An event-driven link-level simulator for validation of AFDX and Ethernet avionics networks
Pablo Vera-Soto, Javier Villegas, Sergio Fortes, José Pulido, Vicente Escaño, Rafael Ortiz, Raquel Barco
TL;DR
The paper presents an event-driven, link-level simulator for avionics networks that supports ARINC 664 Part 7 (AFDX) and Ethernet with static routing, enabling early verification with realistic device models. It combines a Matlab/Simulink implementation with end-system and switch models, plus TSN-aware considerations, to produce delay, jitter, throughput, and switch-capacity metrics. Validation against analytical worst-case delays and a performance study on a realistic Airbus-like topology demonstrate accuracy and linear scalability with the number of messages, supporting timely evaluation of real networks. The work aims to accelerate avionics design verification and integration into validation frameworks, with future plans for standard-compliance extensions and automated validation pipelines.
Abstract
Aircraft are composed of many electronic systems: sensors, displays, navigation equipment and communication elements. These elements require a reliable interconnection, which is a major challenge for communication networks as high reliability and predictability requirements must be verified for safe operation. In addition, their verification via hardware deployments is limited because these are costly and make difficult to try different architectures and configurations, thus delaying the design and development in this area. Therefore, verification at early stages in the design process is of great importance and must be supported by simulation. In this context, this work presents an event-driven link level framework and simulator for the validation of avionics networks.

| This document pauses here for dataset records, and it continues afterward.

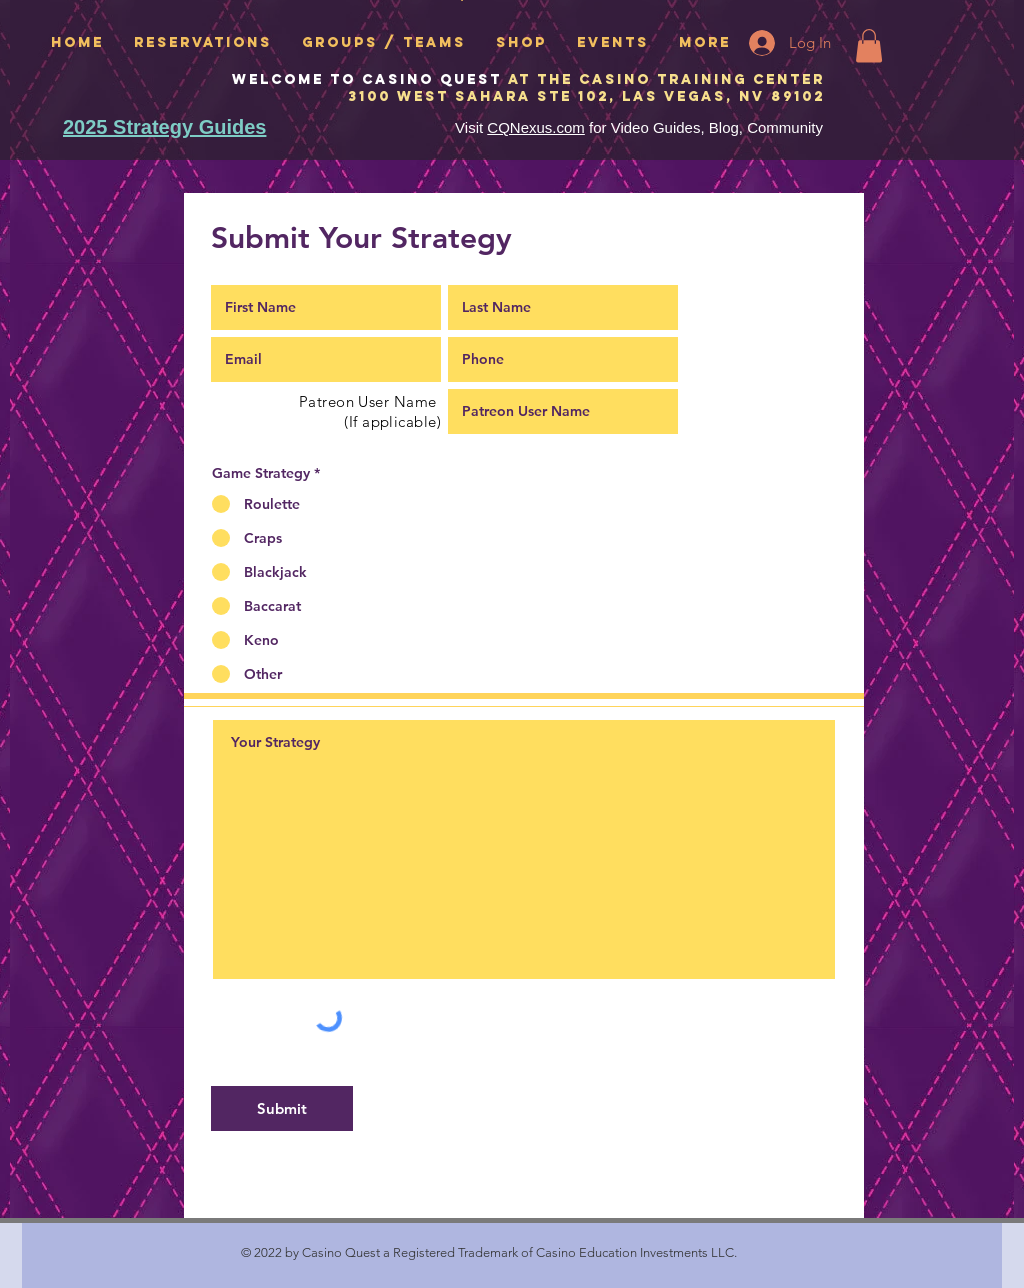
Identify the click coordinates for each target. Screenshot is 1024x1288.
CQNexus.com (536, 127)
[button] (869, 45)
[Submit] (282, 1108)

The presented tool supports communication protocols such as Avionics Full-Duplex Switched Ethernet (AFDX), which is a common protocol in avionics, as well as Ethernet, used with static routing. Alsa, accurate results are facilitated by the simulator through the utilization of realistic models for the different devices. The proposed platform is evaluated in Clean Sky's Disruptive Cockpit for Large Passenger Aircraft architecture scenario showing capabilities of the simulator. The speed of the verification is a key factor in its application, so the computational cost is analysed, proving that the execution time is linearly dependent on the number of messages sent.